Only one or two things didn't sit right with me about it.
One
The main one was the mention that criticizing cis women feminists is punching up. I generally avoid trying to say who is more oppressed than another unless if it's blatant. I usually only reserve it for when the top 1% richest people are involved.
Me and Jude differ regarding how we're perceived. I'm seen as a man almost always. I have been on the receiving end of male privilege, though sometimes in strange ways with how it interacts with transphobia (my medical concerns are taken seriously But I'm also misgenderd while getting testing and have staff act as if transition is like eating nuclear waste. I avoid misogyny with people I can't avoid but now see my situation as a bomb that could go off).
I take intersectionality as my main basis for feminism. Another part of my issue lies in what was said earlier with the stomping and the stomped on and masculinity and power, calling it "objectively true" (the postmodernist monkey that lives in my head went nuts with that one). It is still acting like gender is the only important axis of oppression when it's not. There should not be competition around what form of oppression causes the rest when all of them play into each other. I'd rather not think about where I can punch up when I'm likely privileged in some ways and oppressed in others compared to the person I'm speaking to. In the end, the mindset leaves me punching someone barely having more power than me, if any, rather than at the systems that keep that power in place.
I take a similar stance with how to handle my privilege. I'd rather focus on my privileges and marginalizations as they are specifically without thinking who is and isn't more oppressed than me.
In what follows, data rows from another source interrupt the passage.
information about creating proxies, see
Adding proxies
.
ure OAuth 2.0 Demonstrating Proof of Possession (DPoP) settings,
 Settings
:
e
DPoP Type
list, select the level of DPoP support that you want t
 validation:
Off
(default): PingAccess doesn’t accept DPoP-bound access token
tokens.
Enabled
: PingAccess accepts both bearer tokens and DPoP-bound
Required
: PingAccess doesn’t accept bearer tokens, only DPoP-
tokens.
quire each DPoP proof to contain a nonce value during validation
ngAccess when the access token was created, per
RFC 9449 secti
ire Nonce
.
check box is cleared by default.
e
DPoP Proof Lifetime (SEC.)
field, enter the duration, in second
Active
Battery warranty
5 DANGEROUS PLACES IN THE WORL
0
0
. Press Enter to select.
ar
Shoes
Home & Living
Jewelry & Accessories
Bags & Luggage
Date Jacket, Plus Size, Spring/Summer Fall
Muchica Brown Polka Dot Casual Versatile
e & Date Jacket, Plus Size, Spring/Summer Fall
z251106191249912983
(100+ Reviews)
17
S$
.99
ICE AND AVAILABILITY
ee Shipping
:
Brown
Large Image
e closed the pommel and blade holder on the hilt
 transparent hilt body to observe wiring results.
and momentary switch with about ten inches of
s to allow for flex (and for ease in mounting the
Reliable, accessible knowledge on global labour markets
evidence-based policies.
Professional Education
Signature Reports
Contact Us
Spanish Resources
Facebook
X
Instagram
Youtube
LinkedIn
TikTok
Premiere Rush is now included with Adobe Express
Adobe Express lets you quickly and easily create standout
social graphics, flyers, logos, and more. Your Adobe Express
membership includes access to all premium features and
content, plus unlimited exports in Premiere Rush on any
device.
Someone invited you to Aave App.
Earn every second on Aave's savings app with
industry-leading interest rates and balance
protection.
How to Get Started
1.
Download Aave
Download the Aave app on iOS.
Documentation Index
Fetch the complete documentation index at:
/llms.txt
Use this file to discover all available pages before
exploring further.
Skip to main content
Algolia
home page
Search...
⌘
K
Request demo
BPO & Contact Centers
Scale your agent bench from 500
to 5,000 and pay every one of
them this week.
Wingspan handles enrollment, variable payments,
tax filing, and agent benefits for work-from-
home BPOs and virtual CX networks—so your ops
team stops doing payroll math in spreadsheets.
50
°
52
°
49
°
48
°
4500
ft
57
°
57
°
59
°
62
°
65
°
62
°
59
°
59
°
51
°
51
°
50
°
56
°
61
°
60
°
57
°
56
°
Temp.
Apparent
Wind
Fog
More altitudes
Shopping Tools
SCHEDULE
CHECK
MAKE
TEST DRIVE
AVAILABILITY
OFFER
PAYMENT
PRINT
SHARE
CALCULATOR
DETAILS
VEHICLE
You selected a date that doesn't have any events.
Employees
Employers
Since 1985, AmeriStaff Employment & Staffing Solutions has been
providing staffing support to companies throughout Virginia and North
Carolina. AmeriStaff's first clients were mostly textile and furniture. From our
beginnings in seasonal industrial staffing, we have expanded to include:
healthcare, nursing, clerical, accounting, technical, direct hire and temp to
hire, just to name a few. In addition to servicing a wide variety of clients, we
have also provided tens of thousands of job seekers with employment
On general ideas, yes, I have more privilege as a member of one group compared to another, trans women as an example, but when it comes to practice we are always more than one identity. Rather than trying to do identity mathematics I would rather see how our experiences are similar and different while keeping in mind how our multiple identites can impact them. All while keeping a look out for experiences or identities I am not hearing before trying to find and amplify their voices.
Two
Then there's the smaller one about terfs. It may be about language than it is an actual disagreement, which is why it's smaller.
The piece points to how this is practicing the same thing terfs do. As someone who has watched terfs as a movement for about a decade now, starting discourse with them for at least half of it, I think it downplays how they treat trans women. Terfs do not see any trans person as tolerable, and what he says about how they treat trans men is spot on. But trans women are treated as predatory monsters. The way they're discussed makes you think that they're somehow the ultimate villain in a childrens fiction novel. There is nothing human or redeemable regarding trans women to them, and that's nauseating if I'm being honest. It's sickening to see someone flip a switch to act as if trans women were gone the entire world would have it's issues solved.
I've gotten treated like shit from terfs, for sure, but to act like what we have in mainstream feminist circles (despite transphobia fast approaching) is similar to being a terf waters down what terfs actually are and what they've done, what they're doing.
It is definitely cis feminism, but terfs have a specific goal to exclude rather than not think about trans people.